» Activity
Which lines of the data contain the string "bowel"? Show each of them.

» Data shown
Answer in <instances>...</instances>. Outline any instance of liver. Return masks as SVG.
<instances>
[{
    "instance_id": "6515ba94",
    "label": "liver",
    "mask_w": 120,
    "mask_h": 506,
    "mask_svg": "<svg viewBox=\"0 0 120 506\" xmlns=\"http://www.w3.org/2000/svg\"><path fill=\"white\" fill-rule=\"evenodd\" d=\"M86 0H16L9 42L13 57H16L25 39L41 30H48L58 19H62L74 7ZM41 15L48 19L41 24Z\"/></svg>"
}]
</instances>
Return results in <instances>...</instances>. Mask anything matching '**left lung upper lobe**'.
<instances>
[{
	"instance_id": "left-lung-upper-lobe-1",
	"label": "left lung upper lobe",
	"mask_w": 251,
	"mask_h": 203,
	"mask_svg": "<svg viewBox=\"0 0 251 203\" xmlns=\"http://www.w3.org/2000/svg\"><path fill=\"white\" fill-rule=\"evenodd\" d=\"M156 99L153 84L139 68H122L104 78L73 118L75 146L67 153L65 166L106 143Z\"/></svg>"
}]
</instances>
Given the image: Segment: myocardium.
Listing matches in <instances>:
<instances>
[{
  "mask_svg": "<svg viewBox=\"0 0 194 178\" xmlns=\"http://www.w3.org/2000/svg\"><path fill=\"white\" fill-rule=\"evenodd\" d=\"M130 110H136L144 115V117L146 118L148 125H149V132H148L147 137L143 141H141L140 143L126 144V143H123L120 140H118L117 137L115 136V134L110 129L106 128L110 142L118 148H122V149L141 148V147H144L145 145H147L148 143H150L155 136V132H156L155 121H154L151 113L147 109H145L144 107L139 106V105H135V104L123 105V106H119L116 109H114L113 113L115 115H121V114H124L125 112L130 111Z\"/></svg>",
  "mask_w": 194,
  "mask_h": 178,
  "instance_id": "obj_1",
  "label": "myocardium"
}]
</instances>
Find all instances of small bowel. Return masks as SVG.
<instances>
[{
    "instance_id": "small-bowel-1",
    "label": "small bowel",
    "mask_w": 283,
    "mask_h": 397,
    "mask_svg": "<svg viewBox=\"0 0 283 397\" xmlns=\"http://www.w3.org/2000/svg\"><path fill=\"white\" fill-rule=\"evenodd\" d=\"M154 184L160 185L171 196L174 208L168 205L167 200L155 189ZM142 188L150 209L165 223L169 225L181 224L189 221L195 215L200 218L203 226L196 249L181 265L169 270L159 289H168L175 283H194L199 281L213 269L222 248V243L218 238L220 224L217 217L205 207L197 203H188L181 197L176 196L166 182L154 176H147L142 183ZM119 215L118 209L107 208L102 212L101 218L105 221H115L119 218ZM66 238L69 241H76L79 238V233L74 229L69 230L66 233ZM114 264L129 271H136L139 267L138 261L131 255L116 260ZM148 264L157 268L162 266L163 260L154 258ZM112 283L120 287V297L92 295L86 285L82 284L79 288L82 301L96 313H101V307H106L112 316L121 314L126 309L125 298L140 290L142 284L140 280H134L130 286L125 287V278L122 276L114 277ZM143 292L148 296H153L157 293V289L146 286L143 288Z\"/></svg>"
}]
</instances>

» Result of this task
Find all instances of small bowel. Return masks as SVG.
    "instance_id": "small-bowel-1",
    "label": "small bowel",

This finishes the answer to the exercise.